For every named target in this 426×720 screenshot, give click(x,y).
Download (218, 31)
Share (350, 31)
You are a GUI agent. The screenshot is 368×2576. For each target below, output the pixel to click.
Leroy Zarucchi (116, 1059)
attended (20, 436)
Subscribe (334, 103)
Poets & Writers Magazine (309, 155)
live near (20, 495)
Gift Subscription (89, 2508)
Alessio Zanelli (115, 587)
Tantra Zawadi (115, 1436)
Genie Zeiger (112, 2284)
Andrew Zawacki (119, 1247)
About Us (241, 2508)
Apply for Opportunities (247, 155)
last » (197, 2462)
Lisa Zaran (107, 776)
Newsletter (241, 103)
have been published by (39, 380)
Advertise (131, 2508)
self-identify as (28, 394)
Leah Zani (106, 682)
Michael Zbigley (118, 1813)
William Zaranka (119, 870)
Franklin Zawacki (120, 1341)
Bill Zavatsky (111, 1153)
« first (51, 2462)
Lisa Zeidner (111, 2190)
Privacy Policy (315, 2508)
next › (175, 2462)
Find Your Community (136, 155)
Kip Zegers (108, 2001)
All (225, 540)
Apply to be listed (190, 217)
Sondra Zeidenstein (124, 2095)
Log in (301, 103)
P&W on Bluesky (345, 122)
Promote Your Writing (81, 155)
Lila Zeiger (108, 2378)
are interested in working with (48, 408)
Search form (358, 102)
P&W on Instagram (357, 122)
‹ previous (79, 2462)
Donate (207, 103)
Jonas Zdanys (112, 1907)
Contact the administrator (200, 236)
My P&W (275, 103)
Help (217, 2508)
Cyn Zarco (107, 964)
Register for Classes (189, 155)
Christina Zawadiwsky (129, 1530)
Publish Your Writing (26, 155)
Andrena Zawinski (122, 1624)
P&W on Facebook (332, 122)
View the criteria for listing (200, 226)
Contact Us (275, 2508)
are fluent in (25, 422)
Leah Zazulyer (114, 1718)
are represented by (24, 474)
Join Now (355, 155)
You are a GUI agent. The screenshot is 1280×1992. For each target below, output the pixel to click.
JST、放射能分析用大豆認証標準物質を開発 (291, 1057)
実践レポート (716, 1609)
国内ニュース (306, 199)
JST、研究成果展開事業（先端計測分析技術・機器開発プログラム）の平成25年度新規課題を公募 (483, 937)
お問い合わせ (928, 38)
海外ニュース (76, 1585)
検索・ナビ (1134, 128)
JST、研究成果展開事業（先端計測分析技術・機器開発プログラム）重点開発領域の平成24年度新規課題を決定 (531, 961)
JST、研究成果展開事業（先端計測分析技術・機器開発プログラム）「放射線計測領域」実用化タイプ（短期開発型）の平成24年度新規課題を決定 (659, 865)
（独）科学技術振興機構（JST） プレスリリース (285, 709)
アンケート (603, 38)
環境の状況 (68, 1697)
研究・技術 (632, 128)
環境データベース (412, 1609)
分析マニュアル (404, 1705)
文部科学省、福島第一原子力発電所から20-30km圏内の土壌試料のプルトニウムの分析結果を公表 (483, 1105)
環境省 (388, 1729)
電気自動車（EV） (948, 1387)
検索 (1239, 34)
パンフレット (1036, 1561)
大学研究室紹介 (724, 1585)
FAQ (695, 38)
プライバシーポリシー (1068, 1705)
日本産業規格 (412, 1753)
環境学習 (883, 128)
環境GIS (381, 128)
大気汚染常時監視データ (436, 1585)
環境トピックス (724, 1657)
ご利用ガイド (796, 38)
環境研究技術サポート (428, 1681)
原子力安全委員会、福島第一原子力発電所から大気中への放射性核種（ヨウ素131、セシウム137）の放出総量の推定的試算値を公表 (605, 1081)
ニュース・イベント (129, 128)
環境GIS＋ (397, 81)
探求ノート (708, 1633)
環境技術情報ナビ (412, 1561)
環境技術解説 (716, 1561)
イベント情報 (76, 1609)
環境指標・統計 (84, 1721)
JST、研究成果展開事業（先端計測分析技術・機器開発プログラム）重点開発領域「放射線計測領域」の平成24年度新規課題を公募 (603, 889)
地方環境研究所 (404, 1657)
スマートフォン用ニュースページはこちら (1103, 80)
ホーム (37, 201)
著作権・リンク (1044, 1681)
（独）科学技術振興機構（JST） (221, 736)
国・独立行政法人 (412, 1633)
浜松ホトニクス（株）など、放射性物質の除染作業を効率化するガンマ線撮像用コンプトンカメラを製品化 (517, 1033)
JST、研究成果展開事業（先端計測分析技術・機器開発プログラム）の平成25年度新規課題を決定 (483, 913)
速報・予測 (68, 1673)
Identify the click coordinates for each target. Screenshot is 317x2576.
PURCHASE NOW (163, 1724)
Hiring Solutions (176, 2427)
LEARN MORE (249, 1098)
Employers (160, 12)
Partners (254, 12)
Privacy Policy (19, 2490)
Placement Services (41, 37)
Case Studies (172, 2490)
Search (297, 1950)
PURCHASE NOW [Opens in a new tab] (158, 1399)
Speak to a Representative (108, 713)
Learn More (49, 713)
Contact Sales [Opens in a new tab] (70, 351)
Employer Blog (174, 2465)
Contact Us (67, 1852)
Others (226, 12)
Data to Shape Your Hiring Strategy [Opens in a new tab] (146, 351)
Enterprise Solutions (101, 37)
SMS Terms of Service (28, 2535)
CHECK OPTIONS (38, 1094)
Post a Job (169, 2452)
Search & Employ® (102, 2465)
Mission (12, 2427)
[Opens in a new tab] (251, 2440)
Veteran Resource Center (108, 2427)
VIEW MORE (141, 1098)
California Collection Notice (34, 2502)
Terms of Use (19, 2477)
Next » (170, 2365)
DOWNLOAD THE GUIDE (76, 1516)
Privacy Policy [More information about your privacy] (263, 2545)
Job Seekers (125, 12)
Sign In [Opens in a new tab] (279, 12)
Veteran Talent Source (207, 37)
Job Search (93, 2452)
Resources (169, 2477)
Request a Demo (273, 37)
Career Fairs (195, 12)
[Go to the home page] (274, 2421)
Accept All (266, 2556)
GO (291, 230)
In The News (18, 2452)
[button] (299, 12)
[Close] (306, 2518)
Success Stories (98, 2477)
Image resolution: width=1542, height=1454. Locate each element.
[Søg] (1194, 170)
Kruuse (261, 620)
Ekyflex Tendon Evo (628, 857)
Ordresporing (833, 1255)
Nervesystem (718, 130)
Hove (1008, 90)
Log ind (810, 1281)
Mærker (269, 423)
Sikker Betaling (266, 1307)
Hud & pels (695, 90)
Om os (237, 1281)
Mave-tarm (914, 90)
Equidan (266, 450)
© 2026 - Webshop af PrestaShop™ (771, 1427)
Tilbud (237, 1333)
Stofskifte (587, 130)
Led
+++
▶ Task brief
Only what runs from the line containing "Resources (169, 2477)" through the final line of the entries above belongs in the answer, restated exactly.

▶ Answer to this exercise
Resources (169, 2477)
Request a Demo (273, 37)
Career Fairs (195, 12)
[Go to the home page] (274, 2421)
Accept All (266, 2556)
GO (291, 230)
In The News (18, 2452)
[button] (299, 12)
[Close] (306, 2518)
Success Stories (98, 2477)
Image resolution: width=1542, height=1454. Locate each element.
[Søg] (1194, 170)
Kruuse (261, 620)
Ekyflex Tendon Evo (628, 857)
Ordresporing (833, 1255)
Nervesystem (718, 130)
Hove (1008, 90)
Log ind (810, 1281)
Mærker (269, 423)
Sikker Betaling (266, 1307)
Hud & pels (695, 90)
Om os (237, 1281)
Mave-tarm (914, 90)
Equidan (266, 450)
© 2026 - Webshop af PrestaShop™ (771, 1427)
Tilbud (237, 1333)
Stofskifte (587, 130)
Led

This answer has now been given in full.